[Records shown Boundary: Start]
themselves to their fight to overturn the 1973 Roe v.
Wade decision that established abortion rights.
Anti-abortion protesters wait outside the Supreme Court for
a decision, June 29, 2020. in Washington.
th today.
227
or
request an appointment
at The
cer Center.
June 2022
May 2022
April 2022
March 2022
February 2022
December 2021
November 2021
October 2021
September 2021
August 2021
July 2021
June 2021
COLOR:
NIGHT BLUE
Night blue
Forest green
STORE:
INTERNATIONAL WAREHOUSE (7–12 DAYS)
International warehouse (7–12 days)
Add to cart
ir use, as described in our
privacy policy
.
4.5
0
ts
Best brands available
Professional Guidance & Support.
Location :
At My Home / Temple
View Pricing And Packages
[Records shown Boundary: End]
[Records shown Boundary: Start]
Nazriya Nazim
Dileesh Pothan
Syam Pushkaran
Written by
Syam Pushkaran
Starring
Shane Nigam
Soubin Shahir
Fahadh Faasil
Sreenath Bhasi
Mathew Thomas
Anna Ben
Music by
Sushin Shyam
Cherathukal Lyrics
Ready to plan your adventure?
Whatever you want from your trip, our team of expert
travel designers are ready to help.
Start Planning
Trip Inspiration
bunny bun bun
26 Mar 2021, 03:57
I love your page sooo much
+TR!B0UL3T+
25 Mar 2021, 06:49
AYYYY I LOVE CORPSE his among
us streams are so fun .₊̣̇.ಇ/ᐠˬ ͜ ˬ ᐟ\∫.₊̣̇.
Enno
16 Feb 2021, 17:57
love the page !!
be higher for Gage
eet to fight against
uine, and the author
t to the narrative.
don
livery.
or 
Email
[Records shown Boundary: End]
## What is required:
Transcribe, exactly and without additions, the lines of the records above, beginning with the line that contains "Nazriya Nazim" and ending with the line that contains "Ready to plan your adventure?", both included.

## Final answer:
Nazriya Nazim
Dileesh Pothan
Syam Pushkaran
Written by
Syam Pushkaran
Starring
Shane Nigam
Soubin Shahir
Fahadh Faasil
Sreenath Bhasi
Mathew Thomas
Anna Ben
Music by
Sushin Shyam
Cherathukal Lyrics
Ready to plan your adventure?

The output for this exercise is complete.